Sweethearts and Wives1930
Sweethearts and Wives is a 1930 American pre-Code mystery film with comedic elements produced and released by First National Pictures and directed by Clarence G. Badger. The film stars Billie Dove, Clive Brook, Sidney Blackmer and Leila Hyams. The film was based on the 1928 West End play Other Men's Wives by Walter C. Hackett.
Billie Dove plays the part of an aristocrat who tries to prevent her sister's divorce by attempting to recover of a diamond necklace, which is being used as incriminating evidence against her. This necklace was stolen when Dove's sister while she was secretly in another's man apartment. Dove is to meet a thief at a lonely French Inn outside of Paris who has stolen the necklace. Dove quickly disguises herself as a French maid. Unfortunately the thief is killed by someone who enters the house just as she was about to regain the diamonds. At this point, Sidney Blackmer, who has come in search of some one to fix his car and sell him some gas, arrives at the Inn.

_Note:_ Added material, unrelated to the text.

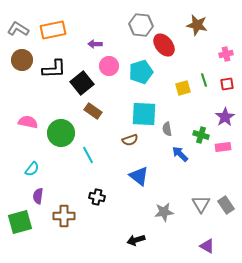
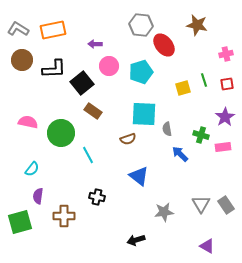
brown semicircle: moved 2 px left, 1 px up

Blackmer is in an awkward position himself as he is having an affair with a married woman, played by Leila Hyams, and they are both fearful lest her husband learn of this escapade. Dove reveals that she is not a maid but an English aristocrat. The police and Clive Brook soon arrives at the house, playing the part of a divorce detective, who is secretly working to find the diamond necklace to return it to the husband of the woman who lost it. Hyams switches into Dove's maid costume in order to escape detection from Brook and the police. Meanwhile, the police are investigating the murder of the thief. Soon after the waiter and hotel clerk steal Blackmer's repaired car and take off. As the film progresses, Blackmer and Dove soon grow fond of each other and fall in love. Dove confides in Blackmer and he helps her find the necklace. In the process of recovering the necklace, three of the thieves end up being killed. In the end, Dove manages to retrieve the necklace back and save her sister from a scandalous divorce.
The film survives complete. It was transferred on to 16mm film by Associated Artists Productions in the 1957 and shown on television. A 16mm copy is housed at the Wisconsin Center for Film & Theater Research. The Library of Congress also maintains a print of the film.